3. **Update Helm values** for pool-manager in staging to use new `CACHE_*` env vars pointing to ElastiCache.

4. **Deploy and validate** — monitor:
   - `checks["redis"]` in `/health/ready` endpoint
   - Rate limiter functionality (smoke test: hit an endpoint >RATE_LIMIT_MAX times)
   - Idempotency (replay same request ID twice, expect 200 on replay)
   - Cache hit metrics in CloudWatch (ElastiCache `CacheHits`, `CacheMisses`)

5. **Switch production** — deploy production ElastiCache (cluster mode), update Helm values, deploy.
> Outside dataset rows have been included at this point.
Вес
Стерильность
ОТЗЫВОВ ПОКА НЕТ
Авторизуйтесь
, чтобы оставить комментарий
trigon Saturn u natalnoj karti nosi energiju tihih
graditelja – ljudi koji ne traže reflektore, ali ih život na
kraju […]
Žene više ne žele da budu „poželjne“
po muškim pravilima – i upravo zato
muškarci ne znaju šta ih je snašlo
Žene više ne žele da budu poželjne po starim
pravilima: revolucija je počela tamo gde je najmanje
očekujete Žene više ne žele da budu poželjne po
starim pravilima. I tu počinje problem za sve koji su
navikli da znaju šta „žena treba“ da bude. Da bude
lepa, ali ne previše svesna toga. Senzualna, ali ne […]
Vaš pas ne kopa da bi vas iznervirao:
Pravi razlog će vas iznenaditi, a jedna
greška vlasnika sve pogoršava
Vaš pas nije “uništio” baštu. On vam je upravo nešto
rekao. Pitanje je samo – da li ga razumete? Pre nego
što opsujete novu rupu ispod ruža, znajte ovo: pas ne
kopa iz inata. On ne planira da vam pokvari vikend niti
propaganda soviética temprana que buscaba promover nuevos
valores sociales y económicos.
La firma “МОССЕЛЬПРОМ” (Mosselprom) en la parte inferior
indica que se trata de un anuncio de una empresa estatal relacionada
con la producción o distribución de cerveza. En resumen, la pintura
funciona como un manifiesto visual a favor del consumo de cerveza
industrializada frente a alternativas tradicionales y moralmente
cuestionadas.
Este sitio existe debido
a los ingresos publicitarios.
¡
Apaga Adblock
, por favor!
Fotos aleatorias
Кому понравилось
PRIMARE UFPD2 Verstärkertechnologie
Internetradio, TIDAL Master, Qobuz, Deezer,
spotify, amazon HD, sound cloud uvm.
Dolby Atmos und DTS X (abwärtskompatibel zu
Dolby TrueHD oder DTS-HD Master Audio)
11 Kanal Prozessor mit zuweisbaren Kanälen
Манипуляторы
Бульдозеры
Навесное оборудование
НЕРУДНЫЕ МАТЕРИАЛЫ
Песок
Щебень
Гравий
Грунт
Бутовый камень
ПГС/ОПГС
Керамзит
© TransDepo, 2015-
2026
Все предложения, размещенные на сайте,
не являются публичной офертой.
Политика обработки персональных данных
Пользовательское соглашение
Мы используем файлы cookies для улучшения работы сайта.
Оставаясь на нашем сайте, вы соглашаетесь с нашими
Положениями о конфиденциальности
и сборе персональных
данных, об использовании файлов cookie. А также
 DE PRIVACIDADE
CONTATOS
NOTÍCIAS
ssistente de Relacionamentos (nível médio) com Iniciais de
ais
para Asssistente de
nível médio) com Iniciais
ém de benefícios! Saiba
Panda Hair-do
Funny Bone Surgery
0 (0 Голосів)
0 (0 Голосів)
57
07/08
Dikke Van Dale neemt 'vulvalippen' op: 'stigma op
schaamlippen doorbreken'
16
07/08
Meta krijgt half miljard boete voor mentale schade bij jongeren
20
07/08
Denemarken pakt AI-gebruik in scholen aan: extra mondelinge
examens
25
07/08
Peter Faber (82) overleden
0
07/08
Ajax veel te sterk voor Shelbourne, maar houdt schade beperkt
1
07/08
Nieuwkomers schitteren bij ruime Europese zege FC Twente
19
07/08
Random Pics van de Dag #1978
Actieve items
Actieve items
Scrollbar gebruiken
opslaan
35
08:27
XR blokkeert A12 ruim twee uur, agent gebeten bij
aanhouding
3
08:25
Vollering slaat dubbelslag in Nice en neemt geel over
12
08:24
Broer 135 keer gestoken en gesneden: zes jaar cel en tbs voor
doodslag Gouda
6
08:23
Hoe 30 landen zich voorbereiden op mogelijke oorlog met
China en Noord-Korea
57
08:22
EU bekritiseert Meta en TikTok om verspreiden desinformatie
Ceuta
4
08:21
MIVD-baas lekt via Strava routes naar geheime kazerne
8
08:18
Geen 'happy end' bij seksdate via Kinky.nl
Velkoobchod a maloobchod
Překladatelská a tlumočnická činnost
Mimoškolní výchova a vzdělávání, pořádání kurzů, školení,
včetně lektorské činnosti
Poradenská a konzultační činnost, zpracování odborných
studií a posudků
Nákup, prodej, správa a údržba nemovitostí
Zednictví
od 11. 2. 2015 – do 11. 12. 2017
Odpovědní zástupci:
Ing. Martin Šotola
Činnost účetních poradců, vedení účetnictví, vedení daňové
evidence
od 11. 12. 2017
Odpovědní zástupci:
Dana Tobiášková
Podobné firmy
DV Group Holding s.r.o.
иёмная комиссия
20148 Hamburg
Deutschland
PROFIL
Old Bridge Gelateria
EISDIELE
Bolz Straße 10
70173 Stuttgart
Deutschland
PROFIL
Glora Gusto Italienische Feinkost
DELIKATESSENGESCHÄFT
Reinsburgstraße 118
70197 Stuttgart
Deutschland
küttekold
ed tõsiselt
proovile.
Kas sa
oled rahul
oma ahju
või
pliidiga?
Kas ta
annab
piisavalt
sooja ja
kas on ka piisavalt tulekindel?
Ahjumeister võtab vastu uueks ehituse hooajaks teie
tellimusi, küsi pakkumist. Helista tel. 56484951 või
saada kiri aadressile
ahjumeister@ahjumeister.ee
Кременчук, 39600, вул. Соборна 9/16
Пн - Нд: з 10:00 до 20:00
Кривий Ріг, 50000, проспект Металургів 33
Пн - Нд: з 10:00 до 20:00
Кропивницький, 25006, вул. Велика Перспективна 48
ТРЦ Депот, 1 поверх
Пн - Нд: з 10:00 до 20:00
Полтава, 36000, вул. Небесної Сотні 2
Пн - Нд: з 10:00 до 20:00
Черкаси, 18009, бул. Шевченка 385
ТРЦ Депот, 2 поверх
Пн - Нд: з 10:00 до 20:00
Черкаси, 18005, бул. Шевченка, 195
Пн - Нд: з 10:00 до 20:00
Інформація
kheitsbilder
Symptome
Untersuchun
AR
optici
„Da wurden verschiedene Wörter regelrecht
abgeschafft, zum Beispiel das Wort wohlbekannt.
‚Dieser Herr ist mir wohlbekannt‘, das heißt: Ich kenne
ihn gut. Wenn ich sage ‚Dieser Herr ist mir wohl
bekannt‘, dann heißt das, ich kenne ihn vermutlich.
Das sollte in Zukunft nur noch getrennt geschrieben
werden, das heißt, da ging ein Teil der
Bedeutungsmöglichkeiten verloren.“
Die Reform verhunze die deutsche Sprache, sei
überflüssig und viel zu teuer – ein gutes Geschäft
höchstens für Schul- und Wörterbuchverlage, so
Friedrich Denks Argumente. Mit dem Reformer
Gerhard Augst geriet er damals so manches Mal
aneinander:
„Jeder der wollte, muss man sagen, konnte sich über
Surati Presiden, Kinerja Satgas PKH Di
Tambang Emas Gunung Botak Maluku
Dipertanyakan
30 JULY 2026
6. **Decommission self-hosted** — remove old Valkey container/pod from infrastructure.

### Env var renaming

The existing `REDIS_*` env vars in pool-manager will be replaced by `CACHE_*` vars. During the transition, pool-manager can support both for one release cycle by checking `CACHE_ADDRS` first, falling back to `REDIS_HOST:REDIS_PORT` if absent.

---

## Testing Requirements

### Unit Tests (lib-commons `commons/cache`)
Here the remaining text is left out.